# Derby Royal Infirmary



## donebythehands (Feb 14, 2014)

I've not posted a report in ages, as DRI seems popular at the moment, I thought why not. Photos are from a series of visits, so things have moved, been more damaged or just changed. This is relfected in the photos, as the microscopes move every time I've been.

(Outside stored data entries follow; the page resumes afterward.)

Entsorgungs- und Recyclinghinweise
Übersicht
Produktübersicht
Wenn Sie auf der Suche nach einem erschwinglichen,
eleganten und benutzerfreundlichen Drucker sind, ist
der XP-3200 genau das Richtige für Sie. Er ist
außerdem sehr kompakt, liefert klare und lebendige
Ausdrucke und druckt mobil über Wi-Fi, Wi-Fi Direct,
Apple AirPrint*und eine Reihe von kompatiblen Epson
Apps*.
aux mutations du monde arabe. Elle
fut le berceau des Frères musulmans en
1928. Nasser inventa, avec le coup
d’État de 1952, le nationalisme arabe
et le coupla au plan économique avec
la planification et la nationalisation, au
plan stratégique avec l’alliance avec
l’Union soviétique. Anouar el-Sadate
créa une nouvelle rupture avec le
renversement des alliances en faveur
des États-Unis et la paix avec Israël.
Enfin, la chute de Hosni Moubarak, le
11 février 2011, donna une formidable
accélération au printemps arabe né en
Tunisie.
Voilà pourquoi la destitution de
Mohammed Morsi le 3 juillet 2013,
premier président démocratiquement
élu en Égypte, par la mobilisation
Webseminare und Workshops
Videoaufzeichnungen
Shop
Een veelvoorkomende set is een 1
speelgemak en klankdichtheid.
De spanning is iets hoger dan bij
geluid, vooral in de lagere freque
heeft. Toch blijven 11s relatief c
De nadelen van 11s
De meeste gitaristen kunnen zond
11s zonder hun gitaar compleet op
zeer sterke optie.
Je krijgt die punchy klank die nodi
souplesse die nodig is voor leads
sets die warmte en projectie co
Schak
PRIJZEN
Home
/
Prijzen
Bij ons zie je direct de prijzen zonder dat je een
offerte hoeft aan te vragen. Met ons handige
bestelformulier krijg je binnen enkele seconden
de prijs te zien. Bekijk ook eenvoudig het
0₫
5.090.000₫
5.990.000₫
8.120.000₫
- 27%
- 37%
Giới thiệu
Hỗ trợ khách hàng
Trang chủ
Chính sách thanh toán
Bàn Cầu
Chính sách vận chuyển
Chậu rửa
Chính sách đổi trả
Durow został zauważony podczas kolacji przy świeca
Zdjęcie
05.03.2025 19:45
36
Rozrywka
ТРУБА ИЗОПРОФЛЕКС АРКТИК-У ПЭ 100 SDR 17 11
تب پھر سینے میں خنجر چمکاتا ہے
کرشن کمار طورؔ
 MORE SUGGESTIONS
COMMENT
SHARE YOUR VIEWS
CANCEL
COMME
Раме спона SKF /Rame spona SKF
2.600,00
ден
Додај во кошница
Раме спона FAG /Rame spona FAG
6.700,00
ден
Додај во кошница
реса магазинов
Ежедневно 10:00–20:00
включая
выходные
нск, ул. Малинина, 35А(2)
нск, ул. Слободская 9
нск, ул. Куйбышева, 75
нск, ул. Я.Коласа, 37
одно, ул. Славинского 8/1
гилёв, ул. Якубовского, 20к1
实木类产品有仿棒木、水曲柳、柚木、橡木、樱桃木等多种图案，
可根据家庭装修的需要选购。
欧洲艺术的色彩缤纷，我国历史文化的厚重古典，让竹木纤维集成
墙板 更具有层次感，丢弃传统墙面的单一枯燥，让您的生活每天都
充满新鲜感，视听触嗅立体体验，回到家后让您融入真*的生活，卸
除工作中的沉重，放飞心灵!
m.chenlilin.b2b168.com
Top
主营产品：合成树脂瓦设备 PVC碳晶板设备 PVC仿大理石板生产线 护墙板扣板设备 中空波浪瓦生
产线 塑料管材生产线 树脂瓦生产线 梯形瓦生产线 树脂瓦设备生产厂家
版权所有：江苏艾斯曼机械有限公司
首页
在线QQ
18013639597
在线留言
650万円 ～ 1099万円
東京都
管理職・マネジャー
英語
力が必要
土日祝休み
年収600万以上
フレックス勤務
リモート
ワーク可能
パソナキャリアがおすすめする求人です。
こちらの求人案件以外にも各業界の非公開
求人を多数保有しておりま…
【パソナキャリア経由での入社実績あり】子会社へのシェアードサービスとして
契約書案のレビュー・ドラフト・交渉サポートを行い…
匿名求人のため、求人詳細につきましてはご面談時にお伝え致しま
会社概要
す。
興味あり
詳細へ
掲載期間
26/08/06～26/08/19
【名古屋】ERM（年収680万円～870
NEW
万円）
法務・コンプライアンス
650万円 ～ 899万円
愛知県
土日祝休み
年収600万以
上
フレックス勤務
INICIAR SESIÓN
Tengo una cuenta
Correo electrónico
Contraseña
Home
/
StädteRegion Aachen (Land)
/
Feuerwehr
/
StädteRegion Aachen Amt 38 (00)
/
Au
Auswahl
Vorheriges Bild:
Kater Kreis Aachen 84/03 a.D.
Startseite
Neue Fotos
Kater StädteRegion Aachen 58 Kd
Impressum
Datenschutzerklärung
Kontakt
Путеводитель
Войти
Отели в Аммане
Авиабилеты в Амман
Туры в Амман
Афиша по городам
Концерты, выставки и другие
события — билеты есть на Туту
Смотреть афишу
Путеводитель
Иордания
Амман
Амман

I'll skip the histoty and say sorry in advnace foe the large nubmer of photos!

Enjoy!


----------



## skankypants (Feb 14, 2014)

Nicely done..


----------



## MrDan (Feb 14, 2014)

Well covered by the looks of it, nice one! A couple of bits there I'd not seen before.


----------



## Hitcher (Feb 14, 2014)

Awesome pics m8, i went the other day an i can see theres loads we missed....


----------



## flyboys90 (Feb 14, 2014)

Superb collection of photos,the pin up girls are awesome what a collection must have taken awhile to get that many cuttings.


----------



## Pilot (Feb 14, 2014)

So much serviceable equipment just abandoned. An operating microscope, plus other pathology microscopes. Amazed they haven't been lifted. Nice shots though, thank you.


----------



## TranKmasT (Feb 14, 2014)

Well covered dude.Has to be the most comprehensive report I've seen of the place since thompski's report. Sorry I couldn't of taken you up on the invite.


----------



## Dirus_Strictus (Feb 14, 2014)

Pilot said:


> So much serviceable equipment just abandoned. An operating microscope, plus other pathology microscopes. Amazed they haven't been lifted. Nice shots though, thank you.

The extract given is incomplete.